ACTIVITY =>
For the data below, give again exactly the lines from the one containing "llegó a dos" through the one containing "Edited by: @gabivaldes and @javierpolvani", both ends included, and no others.

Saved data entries
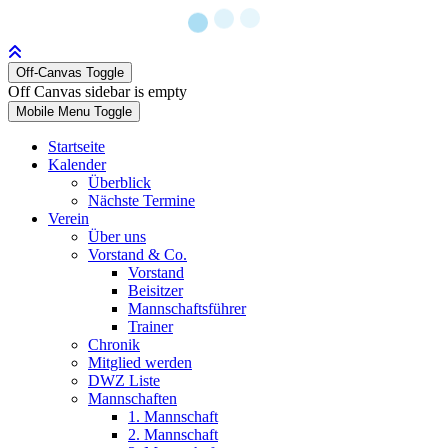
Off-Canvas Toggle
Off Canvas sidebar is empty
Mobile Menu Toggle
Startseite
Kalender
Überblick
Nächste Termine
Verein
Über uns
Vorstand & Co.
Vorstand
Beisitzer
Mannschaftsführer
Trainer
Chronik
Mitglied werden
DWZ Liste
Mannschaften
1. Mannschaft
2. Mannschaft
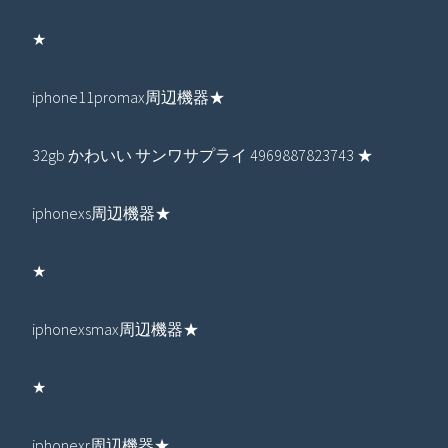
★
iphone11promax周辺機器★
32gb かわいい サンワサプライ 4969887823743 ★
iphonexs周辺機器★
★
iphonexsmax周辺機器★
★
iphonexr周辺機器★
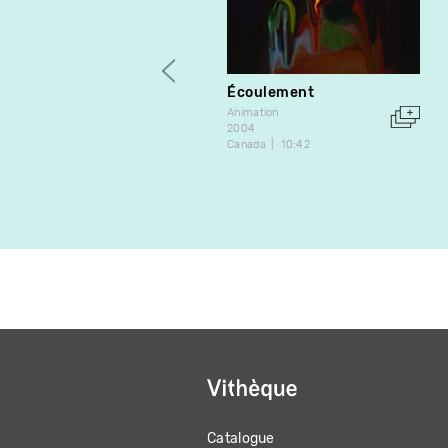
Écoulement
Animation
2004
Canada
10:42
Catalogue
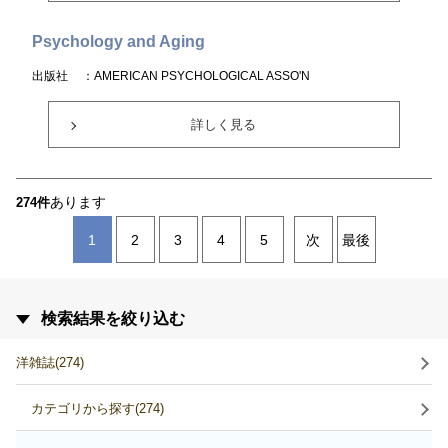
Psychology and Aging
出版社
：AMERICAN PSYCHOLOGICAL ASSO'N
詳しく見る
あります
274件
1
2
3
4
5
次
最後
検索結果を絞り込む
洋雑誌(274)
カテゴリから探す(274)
---
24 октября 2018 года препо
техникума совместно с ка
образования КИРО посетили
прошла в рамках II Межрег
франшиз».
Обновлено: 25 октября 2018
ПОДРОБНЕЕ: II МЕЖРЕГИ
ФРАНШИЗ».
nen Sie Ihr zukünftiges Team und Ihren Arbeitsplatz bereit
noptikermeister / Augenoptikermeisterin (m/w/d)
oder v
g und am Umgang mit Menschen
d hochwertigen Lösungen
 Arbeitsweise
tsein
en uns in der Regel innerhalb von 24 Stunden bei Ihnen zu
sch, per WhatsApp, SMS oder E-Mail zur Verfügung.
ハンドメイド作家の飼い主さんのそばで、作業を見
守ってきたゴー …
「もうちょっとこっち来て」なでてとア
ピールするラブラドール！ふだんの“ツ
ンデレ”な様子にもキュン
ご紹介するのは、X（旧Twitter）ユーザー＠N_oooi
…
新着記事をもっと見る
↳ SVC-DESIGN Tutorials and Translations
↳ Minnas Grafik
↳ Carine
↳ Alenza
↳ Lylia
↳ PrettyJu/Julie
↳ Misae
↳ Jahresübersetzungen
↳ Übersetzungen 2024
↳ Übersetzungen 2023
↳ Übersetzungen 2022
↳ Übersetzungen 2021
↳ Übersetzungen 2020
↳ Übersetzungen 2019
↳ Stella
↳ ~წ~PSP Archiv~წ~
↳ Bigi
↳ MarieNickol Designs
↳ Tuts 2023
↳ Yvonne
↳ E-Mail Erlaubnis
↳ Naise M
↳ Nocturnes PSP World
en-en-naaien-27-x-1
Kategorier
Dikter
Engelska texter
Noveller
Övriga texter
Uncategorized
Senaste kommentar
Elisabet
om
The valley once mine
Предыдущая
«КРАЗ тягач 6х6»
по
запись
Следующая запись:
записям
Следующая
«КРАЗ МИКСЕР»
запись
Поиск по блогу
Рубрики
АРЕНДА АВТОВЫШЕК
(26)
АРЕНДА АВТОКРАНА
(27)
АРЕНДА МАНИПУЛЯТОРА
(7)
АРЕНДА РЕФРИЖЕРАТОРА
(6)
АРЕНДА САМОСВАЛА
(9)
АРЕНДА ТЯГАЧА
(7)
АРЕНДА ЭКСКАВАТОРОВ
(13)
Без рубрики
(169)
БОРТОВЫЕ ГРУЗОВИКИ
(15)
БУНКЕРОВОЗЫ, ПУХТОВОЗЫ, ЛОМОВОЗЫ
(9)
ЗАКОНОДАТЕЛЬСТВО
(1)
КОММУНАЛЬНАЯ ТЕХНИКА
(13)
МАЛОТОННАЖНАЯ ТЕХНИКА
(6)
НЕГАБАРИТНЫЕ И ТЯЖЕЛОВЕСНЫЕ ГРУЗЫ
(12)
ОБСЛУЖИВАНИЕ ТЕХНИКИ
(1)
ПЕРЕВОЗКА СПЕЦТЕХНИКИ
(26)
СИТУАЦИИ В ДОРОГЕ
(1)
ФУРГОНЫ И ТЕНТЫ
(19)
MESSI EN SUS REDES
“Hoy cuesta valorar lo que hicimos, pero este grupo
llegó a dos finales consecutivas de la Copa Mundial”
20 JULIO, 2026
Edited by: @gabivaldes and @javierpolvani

FINAL ANSWER =>
llegó a dos finales consecutivas de la Copa Mundial”
20 JULIO, 2026
Edited by: @gabivaldes and @javierpolvani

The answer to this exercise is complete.